▶ **Requirement**
Report every line of the data that includes "pause".

Dataset entries
_ _ _ _ _

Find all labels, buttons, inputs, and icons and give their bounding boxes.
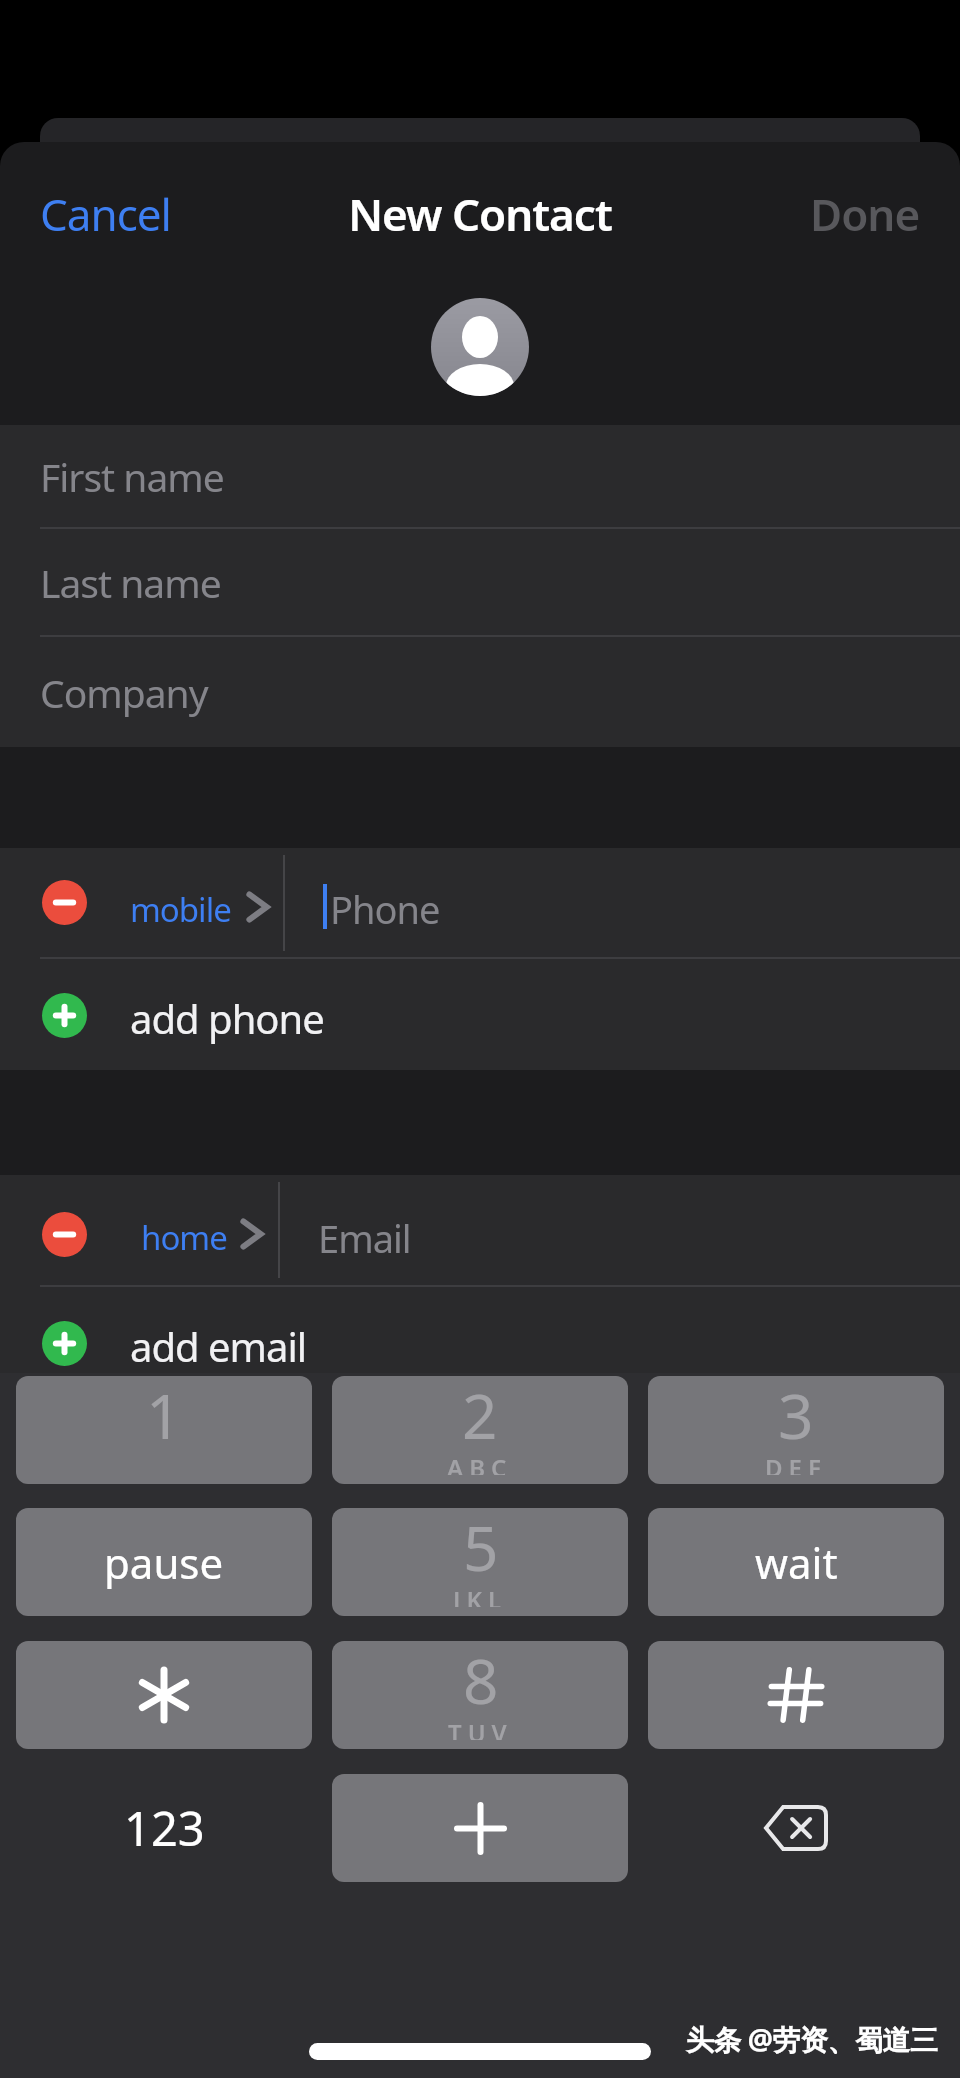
button[interactable]: add phone xyxy=(0,959,960,1070)
button[interactable]: home xyxy=(0,1175,960,1284)
button[interactable]: 2 xyxy=(332,1376,628,1484)
button[interactable]: pause xyxy=(16,1508,312,1616)
staticText: 8 xyxy=(463,1641,499,1722)
staticText: JKL xyxy=(453,1583,508,1607)
staticText: home xyxy=(141,1215,227,1260)
button[interactable] xyxy=(648,1641,944,1749)
button[interactable]: 8 xyxy=(332,1641,628,1749)
button[interactable] xyxy=(332,1774,628,1882)
button[interactable]: add email xyxy=(0,1287,960,1373)
staticText: 5 xyxy=(463,1508,499,1589)
button[interactable]: 1 xyxy=(16,1376,312,1484)
staticText: wait xyxy=(755,1534,838,1591)
staticText: mobile xyxy=(130,887,231,932)
staticText: add email xyxy=(130,1319,307,1373)
button[interactable]: Last name xyxy=(0,529,960,635)
button[interactable] xyxy=(16,1641,312,1749)
button[interactable]: 123 xyxy=(16,1774,312,1882)
button[interactable]: Company xyxy=(0,637,960,747)
staticText: pause xyxy=(104,1534,224,1591)
button[interactable]: mobile xyxy=(0,848,960,957)
button[interactable]: Done xyxy=(810,184,920,244)
staticText: Company xyxy=(40,666,208,719)
staticText: New Contact xyxy=(0,184,960,244)
staticText: Email xyxy=(318,1212,411,1264)
button[interactable] xyxy=(648,1774,944,1882)
button[interactable]: 3 xyxy=(648,1376,944,1484)
button[interactable]: 5 xyxy=(332,1508,628,1616)
staticText: Phone xyxy=(330,883,440,935)
staticText: 123 xyxy=(124,1796,205,1860)
staticText: Last name xyxy=(40,556,221,609)
button[interactable]: First name xyxy=(0,425,960,527)
staticText: 3 xyxy=(778,1376,814,1457)
staticText: ABC xyxy=(447,1451,513,1475)
staticText: DEF xyxy=(765,1451,827,1475)
staticText: 头条 @劳资、蜀道三 xyxy=(686,2020,938,2058)
staticText: 1 xyxy=(146,1376,182,1457)
button[interactable]: wait xyxy=(648,1508,944,1616)
staticText: 2 xyxy=(462,1376,498,1457)
staticText: First name xyxy=(40,450,224,503)
staticText: TUV xyxy=(448,1716,513,1740)
staticText: add phone xyxy=(130,991,324,1045)
button[interactable]: Cancel xyxy=(40,184,171,244)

_ _ _ _ _

▶ **Written answer**
button[interactable]: pause xyxy=(16,1508,312,1616)
staticText: pause xyxy=(104,1534,224,1591)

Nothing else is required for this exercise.